President Joe Biden garnered national attention this year when he formally launched his cancer moonshot initiative, which, most notably, aims to cut the cancer death rate by 50% in the next 25 years.
Now, European stakeholders are rallying for a moonshot program of their own, this time focused on rare diseases. The new coalition, announced Tuesday evening as part of the European Health Summit, unites seven European organizations involved in drug development to pool resources and direct attention toward advancing rare disease therapies.
The announcement, admittedly, has few details. But the project is set to focus on bolstering the research ecosystem so more early-stage assets can be born, optimizing clinical trials so they can function with few rare disease participants and improving the diagnosis to treatment infrastructure.
The coalition's members span all corners of drug development. In all, the group includes the Critical Path Institute, the European Infrastructure for Translational Medicine, the European Clinical Research Infrastructure Network, the European Federation of Pharmaceutical Industries and Associations, the European Confederation of Pharmaceutical Entrepreneurs, EuropaBio and EURORDIS-Rare Diseases Europe.

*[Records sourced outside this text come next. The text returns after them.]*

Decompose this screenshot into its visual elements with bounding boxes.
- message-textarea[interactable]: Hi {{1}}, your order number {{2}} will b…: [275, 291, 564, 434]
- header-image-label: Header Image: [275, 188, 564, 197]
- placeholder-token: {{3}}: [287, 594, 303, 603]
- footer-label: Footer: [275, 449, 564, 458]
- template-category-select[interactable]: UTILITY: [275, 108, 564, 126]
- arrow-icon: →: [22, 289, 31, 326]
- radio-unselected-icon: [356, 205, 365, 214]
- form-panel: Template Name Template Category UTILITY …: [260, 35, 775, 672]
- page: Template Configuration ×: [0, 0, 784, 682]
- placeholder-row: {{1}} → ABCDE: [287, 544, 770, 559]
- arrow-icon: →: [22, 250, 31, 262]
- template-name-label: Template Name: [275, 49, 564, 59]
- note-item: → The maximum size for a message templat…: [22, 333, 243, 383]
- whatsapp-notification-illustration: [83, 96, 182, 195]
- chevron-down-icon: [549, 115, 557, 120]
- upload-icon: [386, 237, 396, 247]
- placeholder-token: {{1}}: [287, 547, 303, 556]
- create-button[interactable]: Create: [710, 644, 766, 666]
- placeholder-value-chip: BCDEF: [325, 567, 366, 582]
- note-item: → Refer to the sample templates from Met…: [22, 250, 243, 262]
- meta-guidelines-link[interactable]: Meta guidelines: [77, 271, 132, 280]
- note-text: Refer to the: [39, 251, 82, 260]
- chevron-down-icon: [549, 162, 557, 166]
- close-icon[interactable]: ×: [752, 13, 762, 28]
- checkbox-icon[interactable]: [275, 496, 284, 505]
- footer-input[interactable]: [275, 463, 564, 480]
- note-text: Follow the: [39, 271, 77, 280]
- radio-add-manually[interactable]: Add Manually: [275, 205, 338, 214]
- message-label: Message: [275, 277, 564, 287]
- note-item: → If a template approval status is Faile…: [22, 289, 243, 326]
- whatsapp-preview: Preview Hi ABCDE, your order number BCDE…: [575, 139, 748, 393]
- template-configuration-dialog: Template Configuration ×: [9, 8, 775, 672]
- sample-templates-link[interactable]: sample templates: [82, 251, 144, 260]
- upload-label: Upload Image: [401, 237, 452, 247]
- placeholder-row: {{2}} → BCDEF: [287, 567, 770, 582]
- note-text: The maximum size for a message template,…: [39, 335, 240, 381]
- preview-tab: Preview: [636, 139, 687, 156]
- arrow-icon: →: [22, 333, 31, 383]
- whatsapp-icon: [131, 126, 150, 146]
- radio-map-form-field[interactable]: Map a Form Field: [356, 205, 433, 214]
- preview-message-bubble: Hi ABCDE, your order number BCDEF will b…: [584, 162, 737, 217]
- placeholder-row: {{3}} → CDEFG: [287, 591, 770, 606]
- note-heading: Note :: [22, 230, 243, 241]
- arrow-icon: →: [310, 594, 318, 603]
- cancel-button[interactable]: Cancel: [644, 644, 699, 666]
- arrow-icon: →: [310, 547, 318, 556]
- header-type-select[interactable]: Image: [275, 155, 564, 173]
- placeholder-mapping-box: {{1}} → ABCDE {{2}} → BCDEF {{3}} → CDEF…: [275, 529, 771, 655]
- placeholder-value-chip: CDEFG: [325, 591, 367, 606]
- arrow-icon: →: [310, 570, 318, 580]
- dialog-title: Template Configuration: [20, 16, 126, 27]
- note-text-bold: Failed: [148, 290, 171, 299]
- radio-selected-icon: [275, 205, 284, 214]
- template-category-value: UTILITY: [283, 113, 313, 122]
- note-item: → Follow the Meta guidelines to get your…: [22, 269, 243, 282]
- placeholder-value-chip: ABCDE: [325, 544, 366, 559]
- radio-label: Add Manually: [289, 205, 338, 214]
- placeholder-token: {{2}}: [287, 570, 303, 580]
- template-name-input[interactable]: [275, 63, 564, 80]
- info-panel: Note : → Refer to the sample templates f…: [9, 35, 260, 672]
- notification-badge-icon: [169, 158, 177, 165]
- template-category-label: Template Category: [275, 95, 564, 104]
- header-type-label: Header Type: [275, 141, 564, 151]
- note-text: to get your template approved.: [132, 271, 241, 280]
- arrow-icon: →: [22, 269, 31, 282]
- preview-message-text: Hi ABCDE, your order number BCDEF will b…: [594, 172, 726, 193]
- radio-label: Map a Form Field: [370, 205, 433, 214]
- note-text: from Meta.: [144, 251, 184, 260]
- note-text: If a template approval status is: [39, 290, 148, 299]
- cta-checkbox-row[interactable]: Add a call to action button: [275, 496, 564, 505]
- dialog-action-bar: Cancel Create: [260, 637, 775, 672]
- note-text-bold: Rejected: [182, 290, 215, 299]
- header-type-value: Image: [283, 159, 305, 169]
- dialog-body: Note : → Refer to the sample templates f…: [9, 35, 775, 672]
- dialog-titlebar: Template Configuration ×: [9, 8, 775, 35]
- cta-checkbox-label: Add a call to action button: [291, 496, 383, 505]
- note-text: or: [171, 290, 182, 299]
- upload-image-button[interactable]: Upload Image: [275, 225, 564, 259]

The announcement says the coalition formed in response to the European Commission’s call for addressing (PDF) unmet medical needs.
But the calls for prioritizing rare diseases are not unique to Europe. Following the U.S.' effort to rapidly develop COVID-19 vaccines and therapies—dubbed “Operation Warp Speed”—government officials and advocates have pushed to replicate the effort in other disease areas, including rare conditions. In May, the FDA’s Center for Drug Evaluation and Research (CDER) launched the new Accelerating Rare disease Cures program to try and do just that.
Peter Marks, M.D., Ph.D., head of CDER’s sister organization the Center for Biologics Evaluation and Research, echoed this objective on a call with an FDA lobbying group in May, focusing on efforts to improve regulatory feedback for the cell and gene therapy field. To do that, the agency needs to focus on hiring and retaining more permanent staff, Marks said. It’s a tall task that’s long plagued the FDA, given how lucrative private sector jobs can be.
“Parents of patients, of kids who have severe diseases, they don't want to hear about Type A, Type B and Type C meeting timelines,” he said at the time. “They want to know what we're doing to truly make a difference in trying to bring something better to their children's lives.”